*EXCERPTED RECORDS*:
↓↓↓
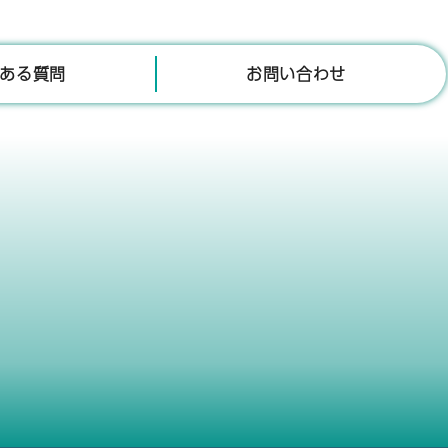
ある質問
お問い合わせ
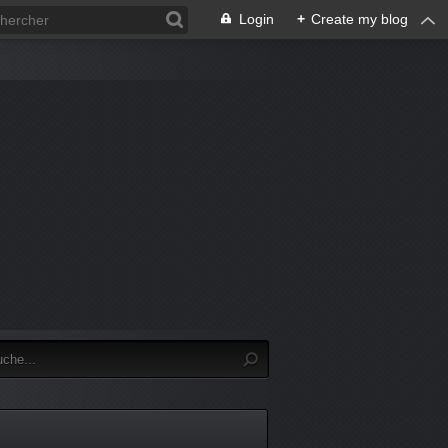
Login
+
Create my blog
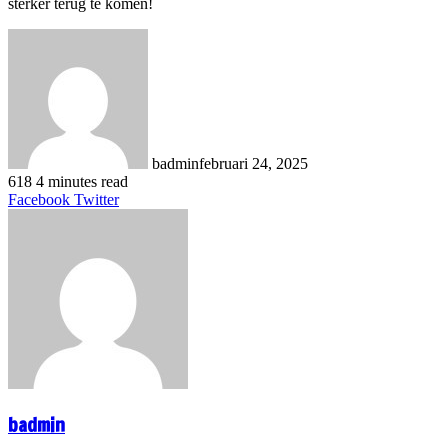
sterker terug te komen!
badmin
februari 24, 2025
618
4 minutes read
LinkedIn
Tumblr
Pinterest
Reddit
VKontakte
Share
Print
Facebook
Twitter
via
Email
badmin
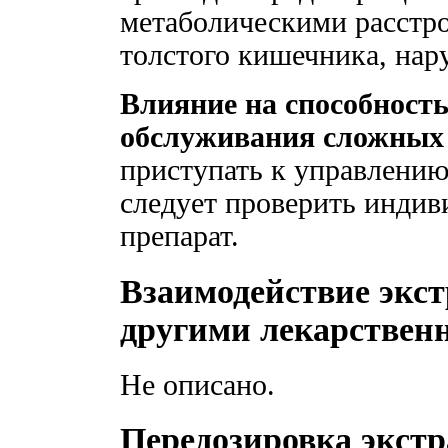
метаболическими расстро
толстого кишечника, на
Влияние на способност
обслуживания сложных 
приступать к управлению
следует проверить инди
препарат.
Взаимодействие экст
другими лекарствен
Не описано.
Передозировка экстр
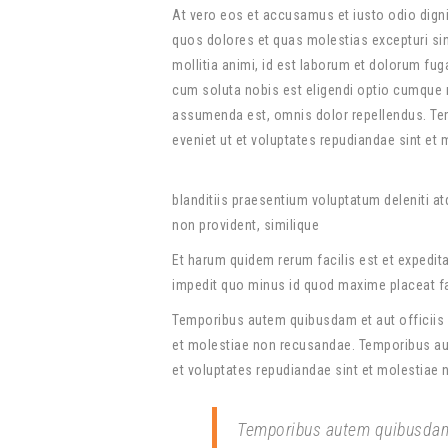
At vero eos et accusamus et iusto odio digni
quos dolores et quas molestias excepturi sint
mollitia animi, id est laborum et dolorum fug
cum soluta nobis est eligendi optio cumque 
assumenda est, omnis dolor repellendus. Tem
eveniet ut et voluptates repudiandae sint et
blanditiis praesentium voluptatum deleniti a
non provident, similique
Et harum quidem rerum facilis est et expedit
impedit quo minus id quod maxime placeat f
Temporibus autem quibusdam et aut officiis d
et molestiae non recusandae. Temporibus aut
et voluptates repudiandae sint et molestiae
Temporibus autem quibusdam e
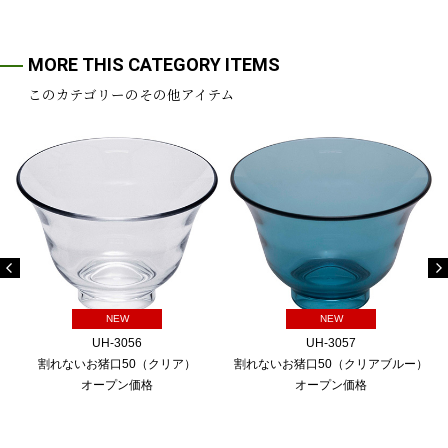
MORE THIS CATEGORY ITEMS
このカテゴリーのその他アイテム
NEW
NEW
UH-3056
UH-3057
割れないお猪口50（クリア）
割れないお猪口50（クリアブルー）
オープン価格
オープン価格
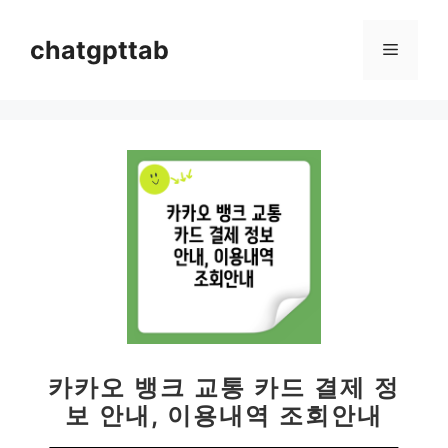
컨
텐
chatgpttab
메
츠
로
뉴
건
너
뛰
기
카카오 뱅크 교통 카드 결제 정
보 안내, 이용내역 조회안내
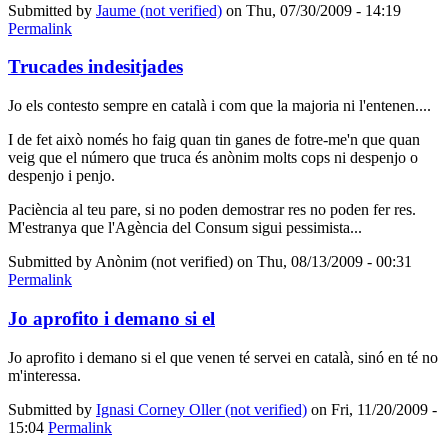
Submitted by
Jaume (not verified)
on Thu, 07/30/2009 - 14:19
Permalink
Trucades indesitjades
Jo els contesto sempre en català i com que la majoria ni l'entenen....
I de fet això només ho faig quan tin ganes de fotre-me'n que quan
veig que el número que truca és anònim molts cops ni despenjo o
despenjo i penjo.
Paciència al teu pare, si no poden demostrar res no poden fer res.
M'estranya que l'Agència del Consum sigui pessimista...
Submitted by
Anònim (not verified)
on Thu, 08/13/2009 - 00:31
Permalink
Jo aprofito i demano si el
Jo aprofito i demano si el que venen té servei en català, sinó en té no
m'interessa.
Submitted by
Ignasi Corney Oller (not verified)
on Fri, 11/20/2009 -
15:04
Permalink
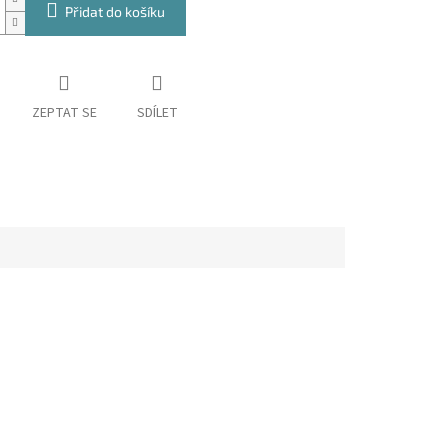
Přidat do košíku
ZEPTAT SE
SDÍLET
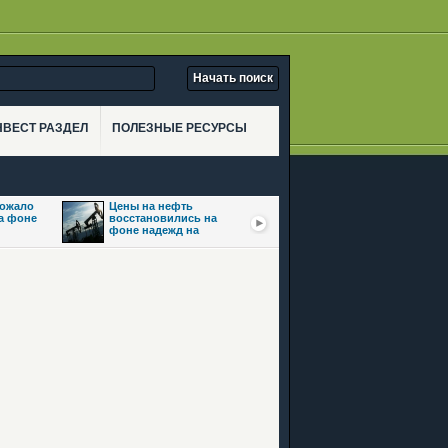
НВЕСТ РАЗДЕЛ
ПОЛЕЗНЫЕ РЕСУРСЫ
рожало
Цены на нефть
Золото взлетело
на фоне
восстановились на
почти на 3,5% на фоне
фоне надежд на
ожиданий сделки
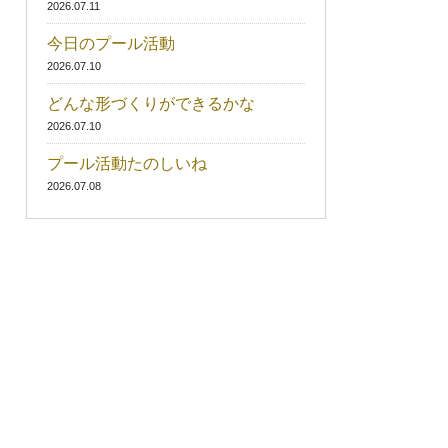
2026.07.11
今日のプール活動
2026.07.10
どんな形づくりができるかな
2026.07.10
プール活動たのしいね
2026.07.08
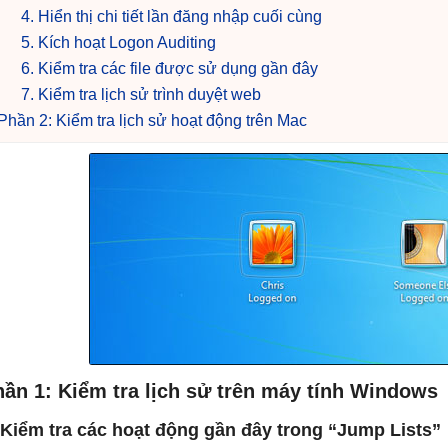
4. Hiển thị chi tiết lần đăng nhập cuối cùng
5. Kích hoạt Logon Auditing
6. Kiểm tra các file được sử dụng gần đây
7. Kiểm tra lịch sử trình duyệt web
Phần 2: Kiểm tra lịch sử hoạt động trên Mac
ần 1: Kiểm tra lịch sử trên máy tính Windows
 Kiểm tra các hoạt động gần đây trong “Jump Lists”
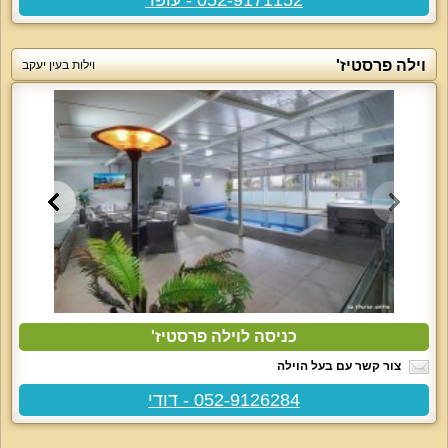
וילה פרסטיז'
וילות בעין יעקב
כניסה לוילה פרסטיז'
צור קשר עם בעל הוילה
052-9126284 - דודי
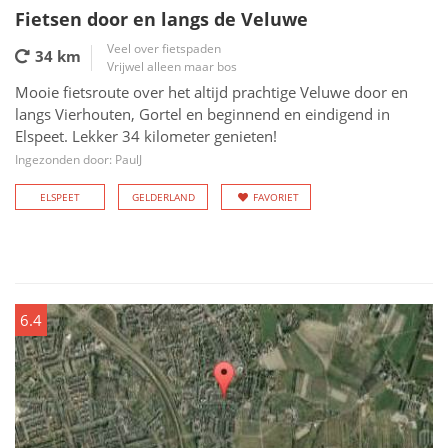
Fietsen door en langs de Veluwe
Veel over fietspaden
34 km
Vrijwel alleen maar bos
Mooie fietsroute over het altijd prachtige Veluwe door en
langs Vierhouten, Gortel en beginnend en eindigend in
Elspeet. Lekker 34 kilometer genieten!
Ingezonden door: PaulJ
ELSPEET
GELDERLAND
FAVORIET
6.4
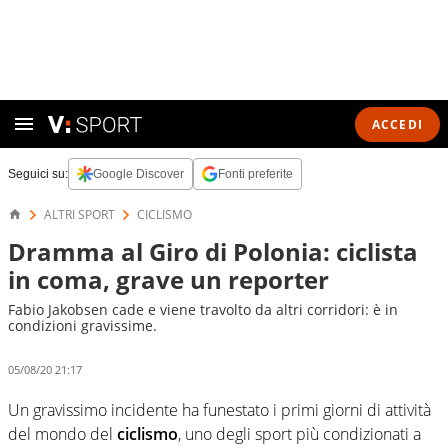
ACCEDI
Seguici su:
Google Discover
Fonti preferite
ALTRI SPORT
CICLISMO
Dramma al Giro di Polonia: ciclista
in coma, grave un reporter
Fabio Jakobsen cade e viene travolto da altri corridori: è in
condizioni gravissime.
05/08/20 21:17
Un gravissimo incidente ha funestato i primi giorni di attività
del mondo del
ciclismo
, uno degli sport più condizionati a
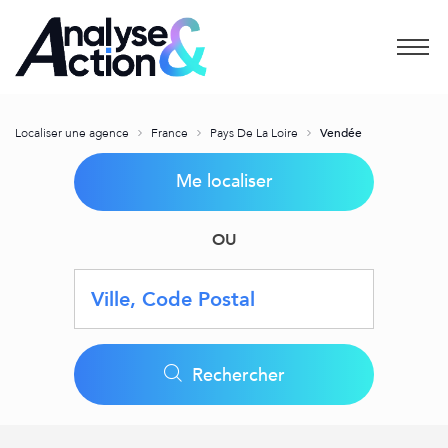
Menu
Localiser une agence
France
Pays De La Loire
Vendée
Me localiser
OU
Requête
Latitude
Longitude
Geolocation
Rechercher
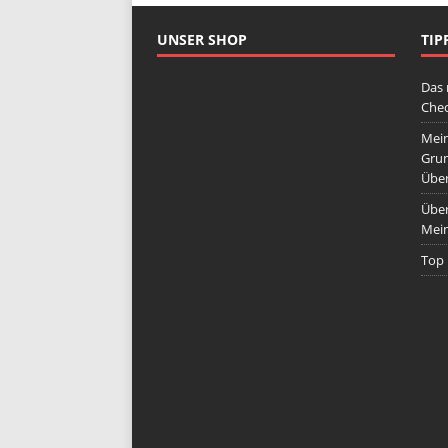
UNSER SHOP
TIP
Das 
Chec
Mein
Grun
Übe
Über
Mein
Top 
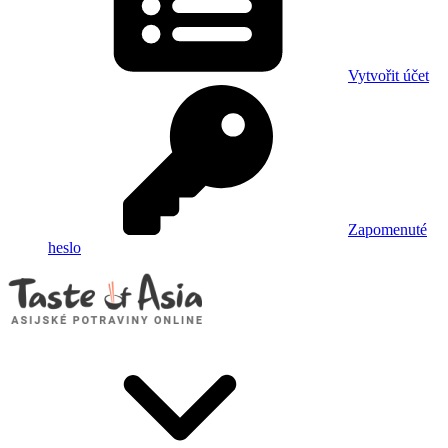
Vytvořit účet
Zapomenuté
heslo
↑↑↑
*AIM OF THE EXERCISE*: What is needed is an exact copy of the records above, with no pictures in it.

*OUTPUT*:
ある質問
お問い合わせ
Login
+
Create my blog
sterker terug te komen!
badmin
februari 24, 2025
618
4 minutes read
LinkedIn
Tumblr
Pinterest
Reddit
VKontakte
Share
Print
Facebook
Twitter
via
Email
badmin
метаболическими расстро
толстого кишечника, на
Влияние на способност
обслуживания сложных 
приступать к управлению
следует проверить инди
препарат.
Взаимодействие экст
другими лекарствен
Не описано.
Передозировка экстр
At vero eos et accusamus et iusto odio digni
quos dolores et quas molestias excepturi sint
mollitia animi, id est laborum et dolorum fug
cum soluta nobis est eligendi optio cumque 
assumenda est, omnis dolor repellendus. Tem
eveniet ut et voluptates repudiandae sint et
blanditiis praesentium voluptatum deleniti a
non provident, similique
Et harum quidem rerum facilis est et expedit
impedit quo minus id quod maxime placeat f
Temporibus autem quibusdam et aut officiis d
et molestiae non recusandae. Temporibus aut
et voluptates repudiandae sint et molestiae
Temporibus autem quibusdam e
MORE THIS CATEGORY ITEMS
このカテゴリーのその他アイテム
NEW
NEW
UH-3056
UH-3057
割れないお猪口50（クリア）
割れないお猪口50（クリアブルー）
オープン価格
オープン価格
컨
텐
chatgpttab
메
츠
로
뉴
건
너
뛰
기
카카오 뱅크 교통 카드 결제 정
보 안내, 이용내역 조회안내
Submitted by
Jaume (not verified)
on Thu, 07/30/2009 - 14:19
Permalink
Trucades indesitjades
Jo els contesto sempre en català i com que la majoria ni l'entenen....
I de fet això només ho faig quan tin ganes de fotre-me'n que quan
veig que el número que truca és anònim molts cops ni despenjo o
despenjo i penjo.
Paciència al teu pare, si no poden demostrar res no poden fer res.
M'estranya que l'Agència del Consum sigui pessimista...
Submitted by
Anònim (not verified)
on Thu, 08/13/2009 - 00:31
Permalink
Jo aprofito i demano si el
Jo aprofito i demano si el que venen té servei en català, sinó en té no
m'interessa.
Submitted by
Ignasi Corney Oller (not verified)
on Fri, 11/20/2009 -
15:04
Permalink
Přidat do košíku
ZEPTAT SE
SDÍLET
НВЕСТ РАЗДЕЛ
ПОЛЕЗНЫЕ РЕСУРСЫ
рожало
Цены на нефть
Золото взлетело
на фоне
восстановились на
почти на 3,5% на фоне
фоне надежд на
ожиданий сделки
2026.07.11
今日のプール活動
2026.07.10
どんな形づくりができるかな
2026.07.10
プール活動たのしいね
2026.07.08
4. Hiển thị chi tiết lần đăng nhập cuối cùng
5. Kích hoạt Logon Auditing
6. Kiểm tra các file được sử dụng gần đây
7. Kiểm tra lịch sử trình duyệt web
Phần 2: Kiểm tra lịch sử hoạt động trên Mac
ần 1: Kiểm tra lịch sử trên máy tính Windows
 Kiểm tra các hoạt động gần đây trong “Jump Lists”
וילה פרסטיז'
וילות בעין יעקב
כניסה לוילה פרסטיז'
צור קשר עם בעל הוילה
052-9126284 - דודי
Fietsen door en langs de Veluwe
Veel over fietspaden
34 km
Vrijwel alleen maar bos
Mooie fietsroute over het altijd prachtige Veluwe door en
langs Vierhouten, Gortel en beginnend en eindigend in
Elspeet. Lekker 34 kilometer genieten!
Ingezonden door: PaulJ
ELSPEET
GELDERLAND
FAVORIET
6.4
ACCEDI
Seguici su:
Google Discover
Fonti preferite
ALTRI SPORT
CICLISMO
Dramma al Giro di Polonia: ciclista
in coma, grave un reporter
Fabio Jakobsen cade e viene travolto da altri corridori: è in
condizioni gravissime.
05/08/20 21:17
Un gravissimo incidente ha funestato i primi giorni di attività
del mondo del
ciclismo
, uno degli sport più condizionati a
Menu
Localiser une agence
France
Pays De La Loire
Vendée
Me localiser
OU
Requête
Latitude
Longitude
Geolocation
Rechercher
UNSER SHOP
TIP
Das 
Chec
Mein
Grun
Übe
Über
Mein
Top 
Vytvořit účet
Zapomenuté
heslo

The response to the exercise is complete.